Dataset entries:
* * * * * * *

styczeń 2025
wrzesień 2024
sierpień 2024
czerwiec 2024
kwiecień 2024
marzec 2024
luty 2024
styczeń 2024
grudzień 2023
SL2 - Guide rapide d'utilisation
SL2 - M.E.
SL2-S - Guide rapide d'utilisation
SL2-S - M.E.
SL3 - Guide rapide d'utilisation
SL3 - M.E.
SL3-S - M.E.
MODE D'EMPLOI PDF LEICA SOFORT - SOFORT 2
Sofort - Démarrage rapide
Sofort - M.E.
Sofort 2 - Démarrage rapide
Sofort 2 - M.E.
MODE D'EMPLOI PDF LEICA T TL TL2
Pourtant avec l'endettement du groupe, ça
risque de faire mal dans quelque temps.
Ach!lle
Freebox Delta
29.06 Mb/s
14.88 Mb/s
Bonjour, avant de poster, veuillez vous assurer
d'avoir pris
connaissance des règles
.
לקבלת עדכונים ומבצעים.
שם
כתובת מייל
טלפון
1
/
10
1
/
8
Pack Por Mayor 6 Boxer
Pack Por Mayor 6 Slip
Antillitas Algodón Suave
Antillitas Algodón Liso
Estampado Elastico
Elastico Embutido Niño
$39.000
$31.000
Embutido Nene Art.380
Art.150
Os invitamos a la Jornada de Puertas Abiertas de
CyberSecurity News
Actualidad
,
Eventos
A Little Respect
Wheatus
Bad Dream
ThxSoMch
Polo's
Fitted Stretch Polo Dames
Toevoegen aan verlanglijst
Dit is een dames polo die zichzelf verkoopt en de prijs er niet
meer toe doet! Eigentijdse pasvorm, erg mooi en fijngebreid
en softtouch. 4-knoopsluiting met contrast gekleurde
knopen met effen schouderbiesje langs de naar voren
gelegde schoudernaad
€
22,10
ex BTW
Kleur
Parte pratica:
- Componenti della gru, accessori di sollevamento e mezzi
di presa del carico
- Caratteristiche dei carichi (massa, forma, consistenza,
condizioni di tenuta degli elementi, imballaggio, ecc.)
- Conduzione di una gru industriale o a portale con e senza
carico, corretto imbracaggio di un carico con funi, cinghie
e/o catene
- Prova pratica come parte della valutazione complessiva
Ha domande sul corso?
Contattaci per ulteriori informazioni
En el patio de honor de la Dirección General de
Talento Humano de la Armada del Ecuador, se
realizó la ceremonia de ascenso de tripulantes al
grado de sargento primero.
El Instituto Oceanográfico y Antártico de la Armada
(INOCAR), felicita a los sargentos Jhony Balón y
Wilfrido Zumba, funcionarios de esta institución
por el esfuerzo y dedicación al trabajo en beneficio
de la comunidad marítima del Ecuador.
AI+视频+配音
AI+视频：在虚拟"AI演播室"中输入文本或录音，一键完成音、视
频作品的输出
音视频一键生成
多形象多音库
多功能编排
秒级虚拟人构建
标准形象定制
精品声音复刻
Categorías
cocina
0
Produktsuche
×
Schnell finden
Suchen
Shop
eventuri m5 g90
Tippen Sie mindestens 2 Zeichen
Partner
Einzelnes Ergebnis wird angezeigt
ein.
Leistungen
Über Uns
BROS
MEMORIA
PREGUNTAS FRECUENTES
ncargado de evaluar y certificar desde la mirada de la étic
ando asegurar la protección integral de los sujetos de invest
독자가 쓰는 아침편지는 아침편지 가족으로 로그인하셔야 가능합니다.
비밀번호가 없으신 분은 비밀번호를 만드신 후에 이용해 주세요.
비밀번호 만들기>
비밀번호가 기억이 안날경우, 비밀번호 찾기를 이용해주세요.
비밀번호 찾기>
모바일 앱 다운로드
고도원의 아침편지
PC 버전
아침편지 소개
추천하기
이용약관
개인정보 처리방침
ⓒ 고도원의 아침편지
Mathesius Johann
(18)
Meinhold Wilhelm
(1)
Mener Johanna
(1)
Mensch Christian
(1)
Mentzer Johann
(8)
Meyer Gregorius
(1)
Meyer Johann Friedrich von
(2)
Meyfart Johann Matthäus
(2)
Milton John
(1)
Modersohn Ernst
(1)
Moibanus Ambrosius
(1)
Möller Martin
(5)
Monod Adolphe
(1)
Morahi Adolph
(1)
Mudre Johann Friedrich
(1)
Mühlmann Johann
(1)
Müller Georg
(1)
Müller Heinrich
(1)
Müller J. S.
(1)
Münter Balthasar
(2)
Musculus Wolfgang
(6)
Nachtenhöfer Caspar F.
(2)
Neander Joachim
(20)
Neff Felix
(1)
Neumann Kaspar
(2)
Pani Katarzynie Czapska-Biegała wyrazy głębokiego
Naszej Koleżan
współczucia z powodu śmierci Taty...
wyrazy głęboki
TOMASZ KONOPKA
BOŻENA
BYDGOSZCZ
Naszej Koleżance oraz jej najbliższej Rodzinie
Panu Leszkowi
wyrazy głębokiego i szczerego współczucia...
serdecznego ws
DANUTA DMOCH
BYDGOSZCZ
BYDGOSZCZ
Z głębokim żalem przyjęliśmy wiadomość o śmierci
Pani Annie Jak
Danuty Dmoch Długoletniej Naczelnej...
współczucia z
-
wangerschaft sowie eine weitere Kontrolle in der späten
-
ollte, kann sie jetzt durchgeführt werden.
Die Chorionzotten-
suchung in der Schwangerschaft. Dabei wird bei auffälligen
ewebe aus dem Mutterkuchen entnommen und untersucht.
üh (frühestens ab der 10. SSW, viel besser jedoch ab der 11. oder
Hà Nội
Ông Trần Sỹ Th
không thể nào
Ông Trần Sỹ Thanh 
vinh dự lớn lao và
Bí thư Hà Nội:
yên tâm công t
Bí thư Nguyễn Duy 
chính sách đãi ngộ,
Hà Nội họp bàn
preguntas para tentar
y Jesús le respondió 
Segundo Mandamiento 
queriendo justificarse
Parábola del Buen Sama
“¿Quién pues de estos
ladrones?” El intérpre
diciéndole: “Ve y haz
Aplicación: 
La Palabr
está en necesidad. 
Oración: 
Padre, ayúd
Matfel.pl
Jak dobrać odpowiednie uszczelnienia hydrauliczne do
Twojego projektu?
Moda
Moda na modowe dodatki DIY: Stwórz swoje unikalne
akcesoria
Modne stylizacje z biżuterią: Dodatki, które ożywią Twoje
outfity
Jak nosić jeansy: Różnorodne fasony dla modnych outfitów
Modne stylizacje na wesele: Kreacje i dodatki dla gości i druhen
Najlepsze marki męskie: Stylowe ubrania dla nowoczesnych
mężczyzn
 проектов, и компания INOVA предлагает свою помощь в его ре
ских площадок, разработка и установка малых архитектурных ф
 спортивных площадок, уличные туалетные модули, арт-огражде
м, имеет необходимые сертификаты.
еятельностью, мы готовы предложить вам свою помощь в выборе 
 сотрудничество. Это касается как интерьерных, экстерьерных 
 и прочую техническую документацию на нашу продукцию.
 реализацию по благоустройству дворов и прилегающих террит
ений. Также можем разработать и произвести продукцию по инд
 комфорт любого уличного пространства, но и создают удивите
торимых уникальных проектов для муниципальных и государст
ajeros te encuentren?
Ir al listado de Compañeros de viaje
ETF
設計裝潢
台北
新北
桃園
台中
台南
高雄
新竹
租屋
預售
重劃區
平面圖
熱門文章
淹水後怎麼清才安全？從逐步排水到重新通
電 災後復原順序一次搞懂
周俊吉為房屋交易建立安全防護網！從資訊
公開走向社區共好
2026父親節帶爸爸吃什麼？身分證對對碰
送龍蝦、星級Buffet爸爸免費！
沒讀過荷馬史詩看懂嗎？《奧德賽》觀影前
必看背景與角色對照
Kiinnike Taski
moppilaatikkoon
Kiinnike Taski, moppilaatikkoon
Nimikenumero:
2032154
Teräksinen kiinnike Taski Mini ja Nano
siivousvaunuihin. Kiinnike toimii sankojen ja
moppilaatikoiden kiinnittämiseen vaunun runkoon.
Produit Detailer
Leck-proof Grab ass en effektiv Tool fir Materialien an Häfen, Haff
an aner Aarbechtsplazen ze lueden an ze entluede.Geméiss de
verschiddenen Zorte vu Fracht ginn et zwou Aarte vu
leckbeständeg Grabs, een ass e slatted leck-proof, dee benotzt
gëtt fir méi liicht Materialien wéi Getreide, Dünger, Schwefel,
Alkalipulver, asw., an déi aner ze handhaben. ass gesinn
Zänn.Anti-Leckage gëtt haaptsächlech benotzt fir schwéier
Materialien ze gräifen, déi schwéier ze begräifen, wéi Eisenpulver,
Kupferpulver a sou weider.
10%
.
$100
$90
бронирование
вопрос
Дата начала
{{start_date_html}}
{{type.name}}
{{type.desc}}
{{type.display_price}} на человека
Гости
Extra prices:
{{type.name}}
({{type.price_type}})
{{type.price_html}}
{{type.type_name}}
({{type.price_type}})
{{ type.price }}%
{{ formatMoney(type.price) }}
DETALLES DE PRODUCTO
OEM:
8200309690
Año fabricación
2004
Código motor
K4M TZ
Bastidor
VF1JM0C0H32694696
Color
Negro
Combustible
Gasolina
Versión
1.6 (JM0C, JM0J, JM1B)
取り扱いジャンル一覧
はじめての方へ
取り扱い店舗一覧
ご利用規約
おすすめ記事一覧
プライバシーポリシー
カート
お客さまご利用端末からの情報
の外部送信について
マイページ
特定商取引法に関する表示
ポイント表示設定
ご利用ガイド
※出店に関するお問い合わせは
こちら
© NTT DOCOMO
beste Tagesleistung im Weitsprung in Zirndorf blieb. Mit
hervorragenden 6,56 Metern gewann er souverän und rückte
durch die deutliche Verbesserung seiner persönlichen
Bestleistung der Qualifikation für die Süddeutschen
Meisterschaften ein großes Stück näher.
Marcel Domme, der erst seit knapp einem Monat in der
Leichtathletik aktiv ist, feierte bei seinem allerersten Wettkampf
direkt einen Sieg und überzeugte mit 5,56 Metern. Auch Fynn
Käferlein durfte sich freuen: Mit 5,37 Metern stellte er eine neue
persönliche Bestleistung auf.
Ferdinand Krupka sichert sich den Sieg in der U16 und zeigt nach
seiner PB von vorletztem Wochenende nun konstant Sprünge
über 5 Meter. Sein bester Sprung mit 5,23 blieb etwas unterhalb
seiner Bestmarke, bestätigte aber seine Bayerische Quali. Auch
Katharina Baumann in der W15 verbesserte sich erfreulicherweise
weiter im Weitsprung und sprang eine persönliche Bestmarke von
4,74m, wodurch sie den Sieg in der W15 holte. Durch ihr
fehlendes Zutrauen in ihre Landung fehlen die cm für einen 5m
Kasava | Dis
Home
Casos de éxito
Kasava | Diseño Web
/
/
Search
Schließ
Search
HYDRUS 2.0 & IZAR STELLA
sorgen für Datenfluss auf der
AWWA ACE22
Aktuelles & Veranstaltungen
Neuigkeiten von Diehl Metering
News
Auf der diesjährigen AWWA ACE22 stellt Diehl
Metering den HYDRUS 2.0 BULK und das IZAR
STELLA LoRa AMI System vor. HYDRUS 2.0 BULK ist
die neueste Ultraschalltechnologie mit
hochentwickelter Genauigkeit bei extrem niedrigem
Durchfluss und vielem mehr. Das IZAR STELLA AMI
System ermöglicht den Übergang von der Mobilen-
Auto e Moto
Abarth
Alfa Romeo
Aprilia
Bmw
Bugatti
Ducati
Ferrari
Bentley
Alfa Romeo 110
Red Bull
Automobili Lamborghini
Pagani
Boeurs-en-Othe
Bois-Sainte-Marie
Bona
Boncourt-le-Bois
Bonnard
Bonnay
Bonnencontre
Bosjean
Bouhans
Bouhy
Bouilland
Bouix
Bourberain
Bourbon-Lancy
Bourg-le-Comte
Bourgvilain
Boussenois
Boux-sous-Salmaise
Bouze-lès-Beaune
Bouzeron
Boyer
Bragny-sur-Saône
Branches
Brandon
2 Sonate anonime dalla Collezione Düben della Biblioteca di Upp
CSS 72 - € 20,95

* * * * * * *

WORK ITEM: The answer must hold exactly the lines of the entries above, from the first line through the line that contains "MODE D'EMPLOI PDF LEICA T TL TL2", and no others.

COMPLETED TASK:
styczeń 2025
wrzesień 2024
sierpień 2024
czerwiec 2024
kwiecień 2024
marzec 2024
luty 2024
styczeń 2024
grudzień 2023
SL2 - Guide rapide d'utilisation
SL2 - M.E.
SL2-S - Guide rapide d'utilisation
SL2-S - M.E.
SL3 - Guide rapide d'utilisation
SL3 - M.E.
SL3-S - M.E.
MODE D'EMPLOI PDF LEICA SOFORT - SOFORT 2
Sofort - Démarrage rapide
Sofort - M.E.
Sofort 2 - Démarrage rapide
Sofort 2 - M.E.
MODE D'EMPLOI PDF LEICA T TL TL2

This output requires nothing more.